### Assignment
Within the records, tally the lines that contain "Universidad" and reply with that number only.

(Transcribed page contents)
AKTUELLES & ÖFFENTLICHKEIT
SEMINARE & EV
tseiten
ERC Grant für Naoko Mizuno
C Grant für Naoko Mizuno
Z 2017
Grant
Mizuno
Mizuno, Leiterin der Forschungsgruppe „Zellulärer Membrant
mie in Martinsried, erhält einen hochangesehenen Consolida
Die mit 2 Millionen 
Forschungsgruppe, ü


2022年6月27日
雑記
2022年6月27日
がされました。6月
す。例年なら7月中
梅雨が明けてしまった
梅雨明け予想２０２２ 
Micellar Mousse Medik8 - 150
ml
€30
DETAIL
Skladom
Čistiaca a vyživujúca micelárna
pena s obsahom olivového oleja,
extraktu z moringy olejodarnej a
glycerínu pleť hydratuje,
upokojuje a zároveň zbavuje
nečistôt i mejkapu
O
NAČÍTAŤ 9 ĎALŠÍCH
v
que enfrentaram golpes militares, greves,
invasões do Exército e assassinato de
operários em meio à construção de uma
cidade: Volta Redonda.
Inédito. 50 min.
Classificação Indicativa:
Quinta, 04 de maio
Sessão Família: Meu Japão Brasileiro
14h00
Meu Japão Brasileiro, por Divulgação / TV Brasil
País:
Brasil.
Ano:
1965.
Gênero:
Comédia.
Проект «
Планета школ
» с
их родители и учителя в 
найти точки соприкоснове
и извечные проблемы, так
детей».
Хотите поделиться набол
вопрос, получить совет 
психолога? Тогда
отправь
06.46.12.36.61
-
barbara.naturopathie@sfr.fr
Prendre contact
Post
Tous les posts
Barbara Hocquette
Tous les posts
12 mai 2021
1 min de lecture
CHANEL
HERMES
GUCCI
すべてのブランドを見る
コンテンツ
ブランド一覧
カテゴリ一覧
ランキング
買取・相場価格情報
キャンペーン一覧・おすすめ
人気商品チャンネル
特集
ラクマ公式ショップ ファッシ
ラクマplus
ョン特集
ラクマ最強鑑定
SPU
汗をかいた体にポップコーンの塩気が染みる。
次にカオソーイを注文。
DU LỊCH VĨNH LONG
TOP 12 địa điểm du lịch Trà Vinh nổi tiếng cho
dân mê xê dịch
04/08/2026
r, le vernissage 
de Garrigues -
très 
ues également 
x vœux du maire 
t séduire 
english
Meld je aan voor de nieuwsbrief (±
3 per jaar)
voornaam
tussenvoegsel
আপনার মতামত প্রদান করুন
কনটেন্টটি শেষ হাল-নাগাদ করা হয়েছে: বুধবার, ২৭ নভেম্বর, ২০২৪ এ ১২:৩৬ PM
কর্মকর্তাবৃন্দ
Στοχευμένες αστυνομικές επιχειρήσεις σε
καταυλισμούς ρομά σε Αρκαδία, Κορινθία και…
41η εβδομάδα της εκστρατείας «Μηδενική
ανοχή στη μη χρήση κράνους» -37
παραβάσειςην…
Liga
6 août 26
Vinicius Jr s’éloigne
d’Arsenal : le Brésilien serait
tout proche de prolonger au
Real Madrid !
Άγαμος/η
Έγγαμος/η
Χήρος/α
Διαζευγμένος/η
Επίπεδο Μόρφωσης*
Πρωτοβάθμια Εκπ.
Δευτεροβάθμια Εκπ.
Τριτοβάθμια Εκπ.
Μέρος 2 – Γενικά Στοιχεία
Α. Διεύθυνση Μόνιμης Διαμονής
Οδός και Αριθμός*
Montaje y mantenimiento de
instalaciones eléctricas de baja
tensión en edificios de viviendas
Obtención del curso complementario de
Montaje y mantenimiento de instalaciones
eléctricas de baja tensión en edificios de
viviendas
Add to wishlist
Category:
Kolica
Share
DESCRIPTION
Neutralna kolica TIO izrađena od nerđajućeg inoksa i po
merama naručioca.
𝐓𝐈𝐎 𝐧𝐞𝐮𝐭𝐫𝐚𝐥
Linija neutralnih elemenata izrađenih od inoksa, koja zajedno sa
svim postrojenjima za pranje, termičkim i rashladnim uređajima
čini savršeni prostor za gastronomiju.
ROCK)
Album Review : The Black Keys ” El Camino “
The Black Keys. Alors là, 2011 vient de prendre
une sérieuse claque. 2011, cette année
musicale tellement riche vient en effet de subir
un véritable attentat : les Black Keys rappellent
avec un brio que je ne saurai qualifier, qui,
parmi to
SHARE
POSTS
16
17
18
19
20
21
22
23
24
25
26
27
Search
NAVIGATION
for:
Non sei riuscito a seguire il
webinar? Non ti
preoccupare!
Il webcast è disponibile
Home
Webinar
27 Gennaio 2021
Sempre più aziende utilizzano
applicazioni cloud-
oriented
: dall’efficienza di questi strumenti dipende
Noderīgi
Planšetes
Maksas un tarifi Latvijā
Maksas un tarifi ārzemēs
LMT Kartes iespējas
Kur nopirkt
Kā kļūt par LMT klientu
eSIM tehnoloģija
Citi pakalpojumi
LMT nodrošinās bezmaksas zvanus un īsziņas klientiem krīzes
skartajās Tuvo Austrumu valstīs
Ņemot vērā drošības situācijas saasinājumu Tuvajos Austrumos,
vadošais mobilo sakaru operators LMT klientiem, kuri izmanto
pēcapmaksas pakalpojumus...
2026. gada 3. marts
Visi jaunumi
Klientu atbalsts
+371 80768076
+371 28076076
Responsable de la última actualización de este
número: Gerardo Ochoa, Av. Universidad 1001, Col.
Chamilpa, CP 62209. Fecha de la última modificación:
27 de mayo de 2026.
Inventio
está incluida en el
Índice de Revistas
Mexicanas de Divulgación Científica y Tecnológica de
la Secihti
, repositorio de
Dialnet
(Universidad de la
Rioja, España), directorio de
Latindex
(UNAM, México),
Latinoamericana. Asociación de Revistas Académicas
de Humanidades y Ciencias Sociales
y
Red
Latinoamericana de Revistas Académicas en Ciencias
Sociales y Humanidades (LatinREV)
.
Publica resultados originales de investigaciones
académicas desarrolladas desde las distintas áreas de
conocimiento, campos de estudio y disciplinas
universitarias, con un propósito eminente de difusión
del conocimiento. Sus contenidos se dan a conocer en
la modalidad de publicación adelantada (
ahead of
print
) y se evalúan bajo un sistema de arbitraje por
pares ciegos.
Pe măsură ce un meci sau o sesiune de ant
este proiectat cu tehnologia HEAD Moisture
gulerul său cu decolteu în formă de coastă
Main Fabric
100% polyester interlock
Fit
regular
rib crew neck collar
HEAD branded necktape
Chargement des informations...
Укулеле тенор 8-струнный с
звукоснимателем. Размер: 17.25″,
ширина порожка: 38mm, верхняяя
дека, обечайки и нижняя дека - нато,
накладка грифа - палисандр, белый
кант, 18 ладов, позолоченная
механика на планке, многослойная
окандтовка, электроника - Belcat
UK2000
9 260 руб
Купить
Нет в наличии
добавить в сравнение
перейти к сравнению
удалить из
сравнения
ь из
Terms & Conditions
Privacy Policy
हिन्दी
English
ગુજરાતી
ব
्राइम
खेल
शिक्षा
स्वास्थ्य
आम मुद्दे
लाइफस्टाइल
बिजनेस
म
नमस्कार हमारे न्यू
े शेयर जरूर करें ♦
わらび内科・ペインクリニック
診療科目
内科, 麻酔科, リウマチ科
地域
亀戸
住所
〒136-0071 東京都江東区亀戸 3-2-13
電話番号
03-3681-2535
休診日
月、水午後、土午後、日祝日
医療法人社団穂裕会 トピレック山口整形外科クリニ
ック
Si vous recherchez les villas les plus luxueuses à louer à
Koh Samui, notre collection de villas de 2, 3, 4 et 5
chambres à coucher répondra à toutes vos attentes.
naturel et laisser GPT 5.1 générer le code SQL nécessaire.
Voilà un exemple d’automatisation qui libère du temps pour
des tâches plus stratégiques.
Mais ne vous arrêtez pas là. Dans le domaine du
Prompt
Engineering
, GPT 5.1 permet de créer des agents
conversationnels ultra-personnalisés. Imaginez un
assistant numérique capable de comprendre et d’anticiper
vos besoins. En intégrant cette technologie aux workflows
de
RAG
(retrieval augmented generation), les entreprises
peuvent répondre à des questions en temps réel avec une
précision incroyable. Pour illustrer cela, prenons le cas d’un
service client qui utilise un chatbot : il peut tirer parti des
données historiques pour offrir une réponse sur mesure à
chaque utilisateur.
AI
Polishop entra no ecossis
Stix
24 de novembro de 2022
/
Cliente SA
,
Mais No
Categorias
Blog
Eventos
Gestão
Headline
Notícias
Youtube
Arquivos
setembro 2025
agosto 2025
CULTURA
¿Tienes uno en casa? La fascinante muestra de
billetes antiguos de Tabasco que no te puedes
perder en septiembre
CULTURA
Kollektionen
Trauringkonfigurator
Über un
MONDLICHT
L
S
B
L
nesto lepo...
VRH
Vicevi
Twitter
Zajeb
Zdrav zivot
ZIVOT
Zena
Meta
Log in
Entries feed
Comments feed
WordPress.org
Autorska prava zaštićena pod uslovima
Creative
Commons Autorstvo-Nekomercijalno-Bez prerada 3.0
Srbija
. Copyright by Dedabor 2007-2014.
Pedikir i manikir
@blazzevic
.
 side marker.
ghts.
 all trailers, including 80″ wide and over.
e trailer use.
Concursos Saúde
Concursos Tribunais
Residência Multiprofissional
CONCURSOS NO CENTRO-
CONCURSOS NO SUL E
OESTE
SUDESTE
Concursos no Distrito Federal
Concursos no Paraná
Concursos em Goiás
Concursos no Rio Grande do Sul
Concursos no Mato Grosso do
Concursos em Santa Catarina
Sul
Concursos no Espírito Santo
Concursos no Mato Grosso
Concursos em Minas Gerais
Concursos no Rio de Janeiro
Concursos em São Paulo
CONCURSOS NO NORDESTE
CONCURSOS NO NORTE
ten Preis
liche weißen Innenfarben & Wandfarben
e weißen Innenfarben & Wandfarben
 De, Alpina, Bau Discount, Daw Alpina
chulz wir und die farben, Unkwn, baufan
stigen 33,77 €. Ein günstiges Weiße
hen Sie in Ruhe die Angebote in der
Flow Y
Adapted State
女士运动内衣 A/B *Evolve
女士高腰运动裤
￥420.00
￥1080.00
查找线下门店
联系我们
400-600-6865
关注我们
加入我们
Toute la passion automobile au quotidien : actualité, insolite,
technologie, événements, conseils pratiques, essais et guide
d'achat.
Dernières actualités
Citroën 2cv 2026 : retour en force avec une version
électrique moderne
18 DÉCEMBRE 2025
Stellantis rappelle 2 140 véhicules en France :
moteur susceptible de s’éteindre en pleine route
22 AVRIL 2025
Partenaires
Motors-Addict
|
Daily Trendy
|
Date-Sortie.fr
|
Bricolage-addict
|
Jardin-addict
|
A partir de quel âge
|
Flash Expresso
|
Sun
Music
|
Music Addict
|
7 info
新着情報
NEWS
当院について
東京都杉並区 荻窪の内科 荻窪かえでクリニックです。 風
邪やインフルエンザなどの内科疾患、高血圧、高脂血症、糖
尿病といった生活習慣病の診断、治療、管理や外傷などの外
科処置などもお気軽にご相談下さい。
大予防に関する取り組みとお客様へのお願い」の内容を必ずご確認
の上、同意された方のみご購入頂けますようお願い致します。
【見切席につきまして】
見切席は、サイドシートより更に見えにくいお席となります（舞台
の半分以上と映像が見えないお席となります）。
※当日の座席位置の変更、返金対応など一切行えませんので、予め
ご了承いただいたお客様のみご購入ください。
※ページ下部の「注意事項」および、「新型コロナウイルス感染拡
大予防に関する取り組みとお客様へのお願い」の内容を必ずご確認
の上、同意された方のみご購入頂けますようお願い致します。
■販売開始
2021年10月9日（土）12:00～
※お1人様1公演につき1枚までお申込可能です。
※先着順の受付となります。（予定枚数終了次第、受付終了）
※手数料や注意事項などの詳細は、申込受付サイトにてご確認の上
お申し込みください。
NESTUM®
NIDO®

### Exercise result
2